YOUR GOAL:
Your answer must be the full listing below, repeated exactly, with no pictures in it.

DATA FOR THE TASK:
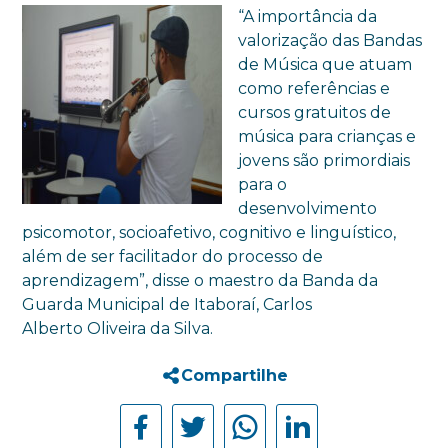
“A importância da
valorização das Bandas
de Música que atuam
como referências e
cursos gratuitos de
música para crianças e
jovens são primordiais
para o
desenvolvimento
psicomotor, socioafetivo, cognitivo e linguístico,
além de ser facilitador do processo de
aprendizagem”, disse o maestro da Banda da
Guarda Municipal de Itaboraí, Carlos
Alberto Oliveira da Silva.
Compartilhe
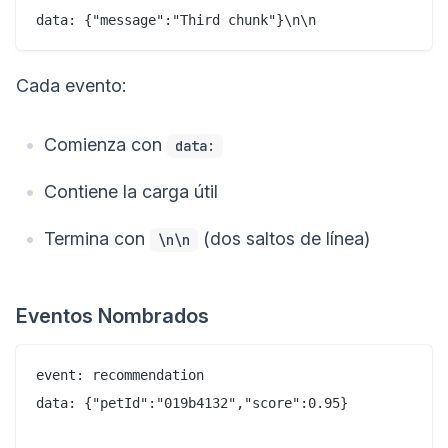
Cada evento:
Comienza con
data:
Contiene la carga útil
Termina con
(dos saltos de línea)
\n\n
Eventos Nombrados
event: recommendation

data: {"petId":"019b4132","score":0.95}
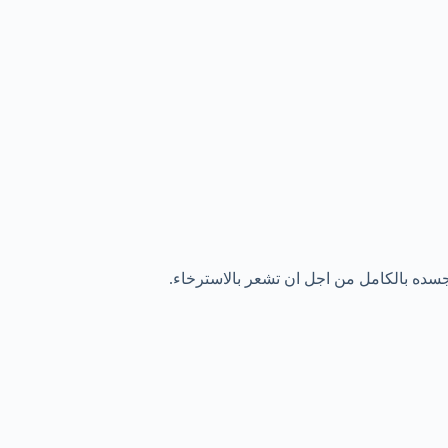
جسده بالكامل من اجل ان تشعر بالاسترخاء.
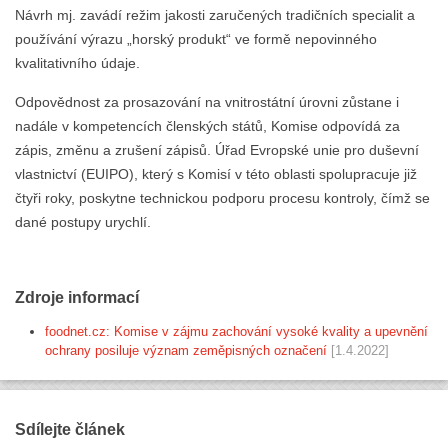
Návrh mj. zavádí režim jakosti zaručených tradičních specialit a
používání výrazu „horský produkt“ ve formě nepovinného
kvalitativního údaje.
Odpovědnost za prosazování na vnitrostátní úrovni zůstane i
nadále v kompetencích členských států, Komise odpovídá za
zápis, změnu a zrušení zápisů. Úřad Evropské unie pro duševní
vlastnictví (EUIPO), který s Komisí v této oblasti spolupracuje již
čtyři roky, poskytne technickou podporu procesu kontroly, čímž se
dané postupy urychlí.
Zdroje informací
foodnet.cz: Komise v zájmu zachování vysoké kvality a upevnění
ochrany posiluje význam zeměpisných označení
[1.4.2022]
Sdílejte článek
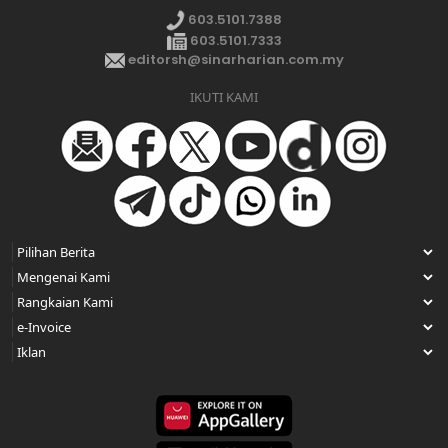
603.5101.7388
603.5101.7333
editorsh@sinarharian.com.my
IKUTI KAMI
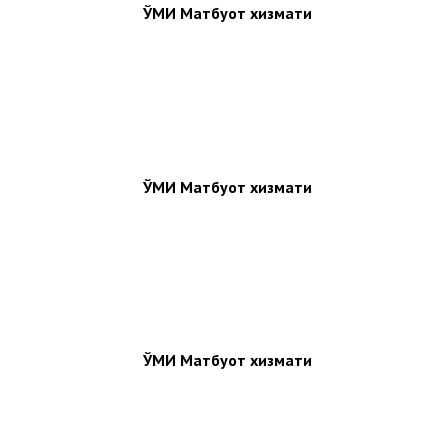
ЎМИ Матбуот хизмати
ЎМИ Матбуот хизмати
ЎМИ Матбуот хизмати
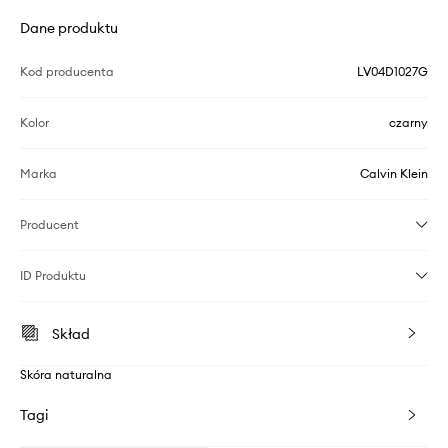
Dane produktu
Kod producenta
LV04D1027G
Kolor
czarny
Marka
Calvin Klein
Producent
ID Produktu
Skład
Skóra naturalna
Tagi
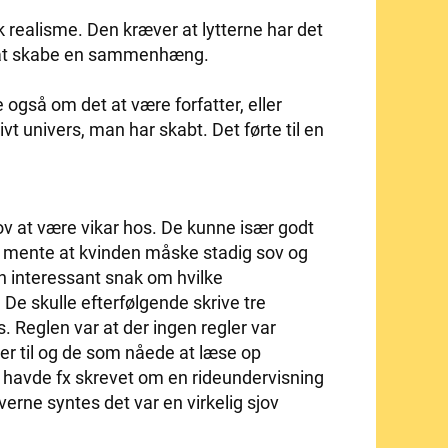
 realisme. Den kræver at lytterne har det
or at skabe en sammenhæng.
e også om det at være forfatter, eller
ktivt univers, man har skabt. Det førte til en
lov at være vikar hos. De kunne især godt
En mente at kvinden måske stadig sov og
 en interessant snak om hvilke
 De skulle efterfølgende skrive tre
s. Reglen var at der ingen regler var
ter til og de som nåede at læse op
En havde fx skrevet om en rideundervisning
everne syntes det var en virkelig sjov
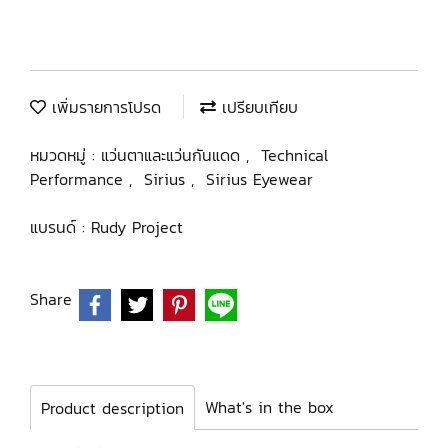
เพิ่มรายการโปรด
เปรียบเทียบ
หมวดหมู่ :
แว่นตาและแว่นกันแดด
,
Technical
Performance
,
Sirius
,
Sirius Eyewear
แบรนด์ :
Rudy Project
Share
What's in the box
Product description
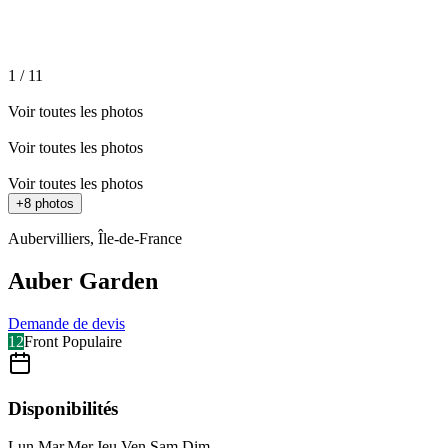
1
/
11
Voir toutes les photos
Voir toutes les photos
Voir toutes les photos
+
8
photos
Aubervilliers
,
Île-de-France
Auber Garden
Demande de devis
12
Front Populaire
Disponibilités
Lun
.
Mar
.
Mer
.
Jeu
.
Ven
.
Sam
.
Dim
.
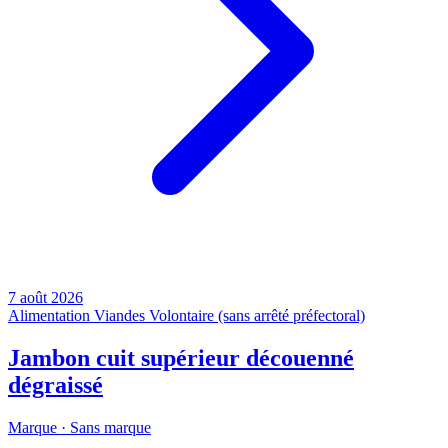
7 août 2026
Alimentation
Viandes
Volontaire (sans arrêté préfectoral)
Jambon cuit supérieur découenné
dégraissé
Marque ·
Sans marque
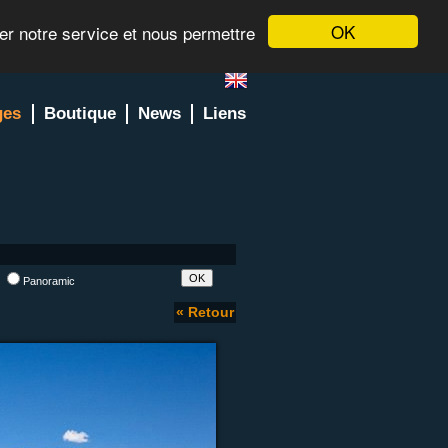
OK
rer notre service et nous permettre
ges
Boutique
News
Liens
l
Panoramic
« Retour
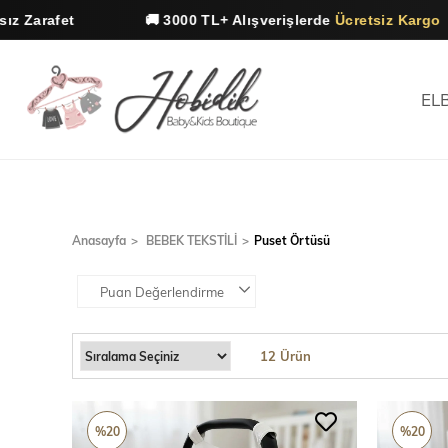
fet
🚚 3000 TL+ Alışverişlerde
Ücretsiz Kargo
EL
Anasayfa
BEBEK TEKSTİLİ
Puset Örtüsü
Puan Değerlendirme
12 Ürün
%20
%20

ANSWER TO THIS EXERCISE:
“A importância da
valorização das Bandas
de Música que atuam
como referências e
cursos gratuitos de
música para crianças e
jovens são primordiais
para o
desenvolvimento
psicomotor, socioafetivo, cognitivo e linguístico,
além de ser facilitador do processo de
aprendizagem”, disse o maestro da Banda da
Guarda Municipal de Itaboraí, Carlos
Alberto Oliveira da Silva.
Compartilhe
Cada evento:
Comienza con
data:
Contiene la carga útil
Termina con
(dos saltos de línea)
\n\n
Eventos Nombrados
event: recommendation

data: {"petId":"019b4132","score":0.95}
جسده بالكامل من اجل ان تشعر بالاسترخاء.
Návrh mj. zavádí režim jakosti zaručených tradičních specialit a
používání výrazu „horský produkt“ ve formě nepovinného
kvalitativního údaje.
Odpovědnost za prosazování na vnitrostátní úrovni zůstane i
nadále v kompetencích členských států, Komise odpovídá za
zápis, změnu a zrušení zápisů. Úřad Evropské unie pro duševní
vlastnictví (EUIPO), který s Komisí v této oblasti spolupracuje již
čtyři roky, poskytne technickou podporu procesu kontroly, čímž se
dané postupy urychlí.
Zdroje informací
foodnet.cz: Komise v zájmu zachování vysoké kvality a upevnění
ochrany posiluje význam zeměpisných označení
[1.4.2022]
Sdílejte článek
603.5101.7388
603.5101.7333
editorsh@sinarharian.com.my
IKUTI KAMI
ЎМИ Матбуот хизмати
ЎМИ Матбуот хизмати
ЎМИ Матбуот хизмати
Dane produktu
Kod producenta
LV04D1027G
Kolor
czarny
Marka
Calvin Klein
Producent
ID Produktu
Skład
Skóra naturalna
Tagi
 realisme. Den kræver at lytterne har det
or at skabe en sammenhæng.
e også om det at være forfatter, eller
ktivt univers, man har skabt. Det førte til en
lov at være vikar hos. De kunne især godt
En mente at kvinden måske stadig sov og
 en interessant snak om hvilke
 De skulle efterfølgende skrive tre
s. Reglen var at der ingen regler var
ter til og de som nåede at læse op
En havde fx skrevet om en rideundervisning
everne syntes det var en virkelig sjov
เพิ่มรายการโปรด
เปรียบเทียบ
หมวดหมู่ :
แว่นตาและแว่นกันแดด
,
Technical
Performance
,
Sirius
,
Sirius Eyewear
แบรนด์ :
Rudy Project
Share
What's in the box
Product description
1
/
11
Voir toutes les photos
Voir toutes les photos
Voir toutes les photos
+
8
photos
Aubervilliers
,
Île-de-France
Auber Garden
Demande de devis
12
Front Populaire
Disponibilités
Lun
.
Mar
.
Mer
.
Jeu
.
Ven
.
Sam
.
Dim
.
7 août 2026
Alimentation
Viandes
Volontaire (sans arrêté préfectoral)
Jambon cuit supérieur découenné
dégraissé
Marque ·
Sans marque
OK
rer notre service et nous permettre
ges
Boutique
News
Liens
l
Panoramic
« Retour
fet
🚚 3000 TL+ Alışverişlerde
Ücretsiz Kargo
EL
Anasayfa
BEBEK TEKSTİLİ
Puset Örtüsü
Puan Değerlendirme
12 Ürün
%20
%20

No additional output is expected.